The pursuit of Lebron James by the Cleveland Cavaliers, following his decision to leave Cleveland in June of 2010 has been rocky and mysterious. Did it impact head coach hirings? Did it impact General Manager hirings? Did it impact draft picks and personnel moves that were made over the past four years? It seems like, until very recently, it was very plausible that almost every decision that was made by the team, and particularly during the Chris Grant era, to some degree involved Lebron James as a consideration. Cap space was maintained. Flexibility was largely maintained. Over three seasons, the small forward position was occupied for 6,300 minutes by the athletic but imminently replaceable Alonzo Gee.

This method of talent acquisition of an MVP caliber player, on its face and at essentially every level, seemed completely delusional. First, most media reports concerning James indicated his non-interest in playing for the Cavs. Second, the Cavaliers were non-competitive and essentially unattractive to a free agent player looking to “win now”.

Third, the City of Cleveland was turned off by Lebron’s antics and by the way he treated the city and Cavaliers fans in his departure. The television show that precipitated his departure from Cleveland wasn’t the end game.  The real Lebron James isn’t who appeared on television, in commercials, or who sells an app, shoes or Sprite. The real Lebron James was a self-obsessed solipsist who was treated like a brother and a member of the Cleveland area community by birthright and figuratively urinated on it.

It’s easy to project the media persona of a highly public individual onto their actual person. Recall how before the presidential election in 2000, the perception that George Bush was winning the personality war with Al Gore and that Bush was “the type of guy you’d rather have a beer with” undoubtedly bled over into voting results favoring Bush’s narrow “win”.  Neither Bush nor James were ever really one of us, Bush didn’t even drink beer, and the magnitude of the masses, the electorate, the fanbase, and the realization that you don’t actually have any connection to a famous person can be a difficult one to absorb.

Lebron James made that fact more difficult as part of the marketing of his brand.  He was a “local kid” who was loyal to his high school friends and included them in his business, which was often the business of selling his persona rather than the business of playing basketball.

The business of selling his persona took his friends on team flights, engaged him in a two-year long free agency tour from 2008 to 2010, where feeding speculation regarding where he might go when he left Cleveland was as much a part of watching the Cavaliers as were the games. Lebron James discussions of playing in New York where he gave out free hot dogs at MSG for one game in 2008 (but could he handle the New York media and fan pressure??), perhaps Chicago (“would he want to follow Michael Jordan’s path?”).
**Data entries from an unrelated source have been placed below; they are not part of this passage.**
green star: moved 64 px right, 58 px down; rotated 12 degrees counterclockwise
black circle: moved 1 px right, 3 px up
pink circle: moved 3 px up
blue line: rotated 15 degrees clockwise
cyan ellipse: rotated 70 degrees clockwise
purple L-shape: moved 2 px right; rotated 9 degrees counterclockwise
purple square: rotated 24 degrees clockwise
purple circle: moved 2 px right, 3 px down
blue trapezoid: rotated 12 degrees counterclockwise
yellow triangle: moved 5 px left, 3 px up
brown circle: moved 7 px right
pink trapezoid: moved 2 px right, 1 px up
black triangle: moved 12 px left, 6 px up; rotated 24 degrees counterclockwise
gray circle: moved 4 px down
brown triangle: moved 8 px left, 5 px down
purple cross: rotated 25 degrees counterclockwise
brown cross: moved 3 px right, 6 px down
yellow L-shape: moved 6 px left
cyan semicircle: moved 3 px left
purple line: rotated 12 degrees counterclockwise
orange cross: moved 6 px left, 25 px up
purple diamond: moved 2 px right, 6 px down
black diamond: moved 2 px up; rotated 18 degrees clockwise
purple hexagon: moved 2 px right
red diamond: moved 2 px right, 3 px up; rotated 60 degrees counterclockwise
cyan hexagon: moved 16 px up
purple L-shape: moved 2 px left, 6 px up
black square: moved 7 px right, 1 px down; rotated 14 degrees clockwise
What about the path to a championship? Many Clevelanders were critical of the Miami Heat team-building strategy in 2010, when three unrestricted free agents formed a “superteam” in Miami.  Jerseys were burnt and James was jeered and booed by Cleveland crowds for four seasons as a member of the Heat.
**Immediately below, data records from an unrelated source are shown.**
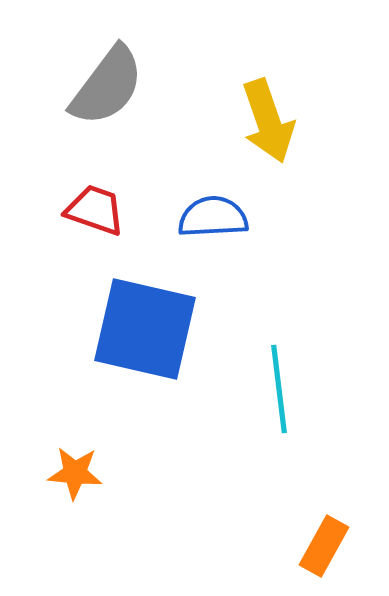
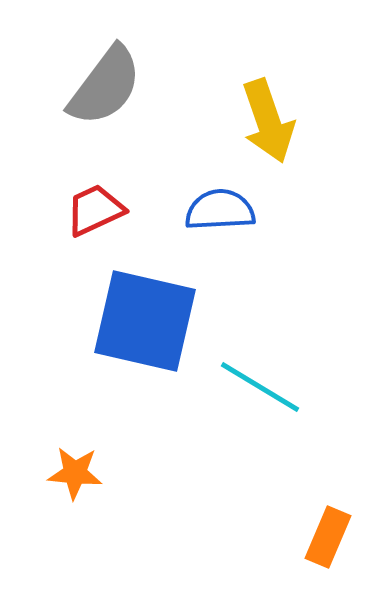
gray semicircle: moved 2 px left
red trapezoid: rotated 44 degrees counterclockwise
blue semicircle: moved 7 px right, 7 px up
blue square: moved 8 px up
cyan line: moved 19 px left, 2 px up; rotated 52 degrees counterclockwise
orange rectangle: moved 4 px right, 9 px up; rotated 6 degrees counterclockwise
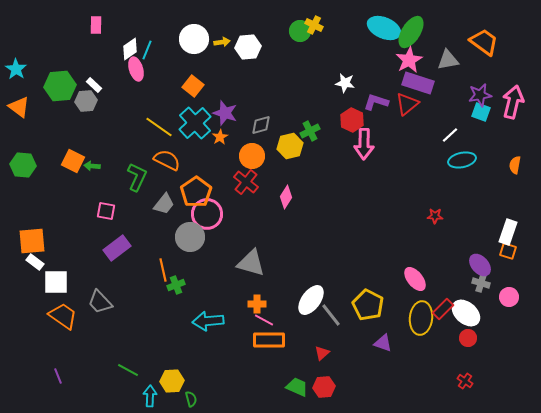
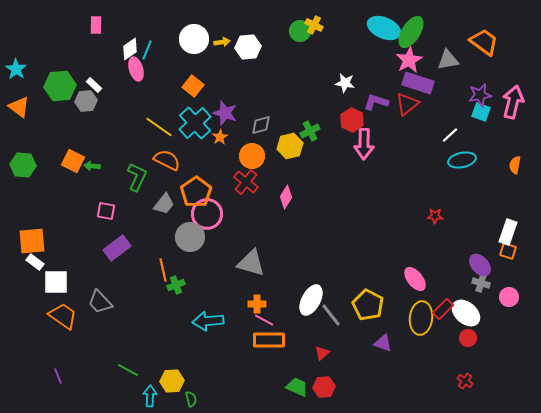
white ellipse at (311, 300): rotated 8 degrees counterclockwise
That issue may be put behind the Cavaliers, their fans, and Cleveland, and very soon. If Paul’s comments that James is returning are taken at their word, they are an NBA agent working for his client. In the simplest terms, while there has been no confirmation from Paul responding to the report, the only existing evidence is the report that James agent has said that he will be a Cavalier.

 It is possible that by later today, July 9, 2014, that Lebron James could declare that he will be returning to the Cleveland Cavaliers. It is possible that Clevelanders will feel the relief and joy that balances out the anger and grief from 2010, that takes the team to the next level, and from playoff contender to perhaps something even more.